La cinta tiene sus defectos, principalmente a nivel técnico. Aparte de errores de iluminación y gazapos ocasionales (que evidencian, entre otras cosas, que esa ciudad no está realmente desierta), ciertas escogencias no convencen, como por ejemplo la de Vincent Price en el papel principal. A pesar de ser un magnífico actor, Price no se ve cómodo en el personaje (bastante diferente, por cierto, de los que solía interpretar) y se nota que está allí principalmente como reclamo taquillero. El que durante gran parte del metraje sea el único personaje que vemos no hace sino resaltar este hecho.

Pero más allá de sus limitaciones como película, El último hombre sobre la Tierra es importante como pieza ejemplar de la historia del género, desde la visión de ese mundo que no es más que el cadáver de la civilización humana (algo evidente y que muchos cineastas de hoy ya saben: la visión de una ciudad desierta acojona siempre) y, sobre todo, de esos vampiros, cuyo ataque a la casa de Morgan es sin duda alguna la mayor fuente de inspiración de la que bebería George Romero en La noche de los muertos vivientes (1968).

Arriba decíamos que esta es la versión de Soy Leyenda que más se parece a la novela original, y es así, no sólo anecdóticamente, sino también en el hecho de que es la única de las tres versiones que resalta el subtexto mediante el cual Morgan se convierte en una leyenda para los monstruos que está despachando. Dicha revelación es narrada, cierto, pero se agradece su presencia. Lástima, sin embargo, que la película tome al final un giro totalmente distinto.

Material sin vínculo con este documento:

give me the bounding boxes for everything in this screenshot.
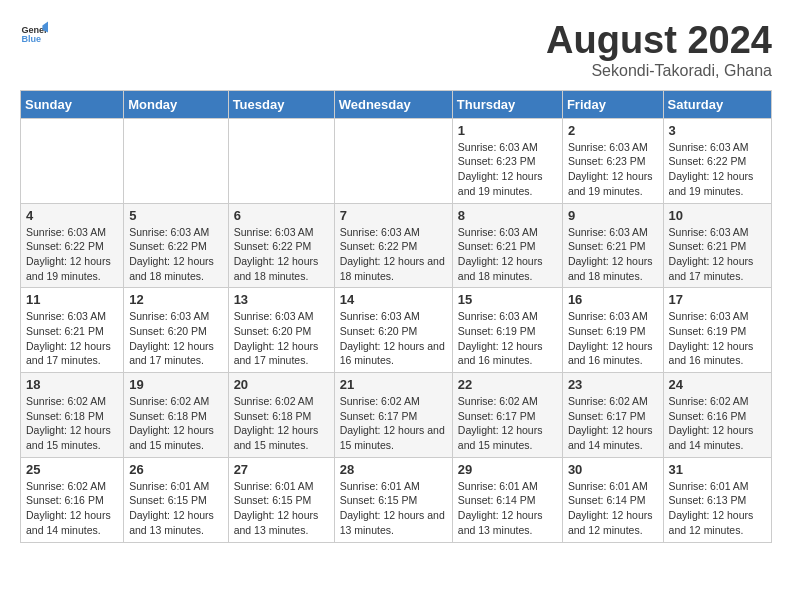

Porque el final es, sin duda, el punto en el que la cinta se distancia de la novela de Matheson. No voy a revelarlo aquí, pero digamos solamente que aquello que en Matheson es una explicación sobre el miedo como fuerza motriz de la sociedad humana, en la película se convierte en un alegato de pesismismo político en la que los infectados (o al menos algunos de ellos) adquieren un aura fascista muy difícil de pasar por alto (atención a esas camisas negras y recordad la historia de Italia, donde se rodó la película). El personaje de Robert Morgan adquiere durante este climax cierto aire mesiánico que aún así no deja de lado el final existencialista que tanto marcaría el género fantástico-apocalíptico de la década (de nuevo, George Romero). Es un final diferente al de la novela de Matheson, sin duda, pero al menos coherente con lo que va mostrando la historia, que no es poco decir.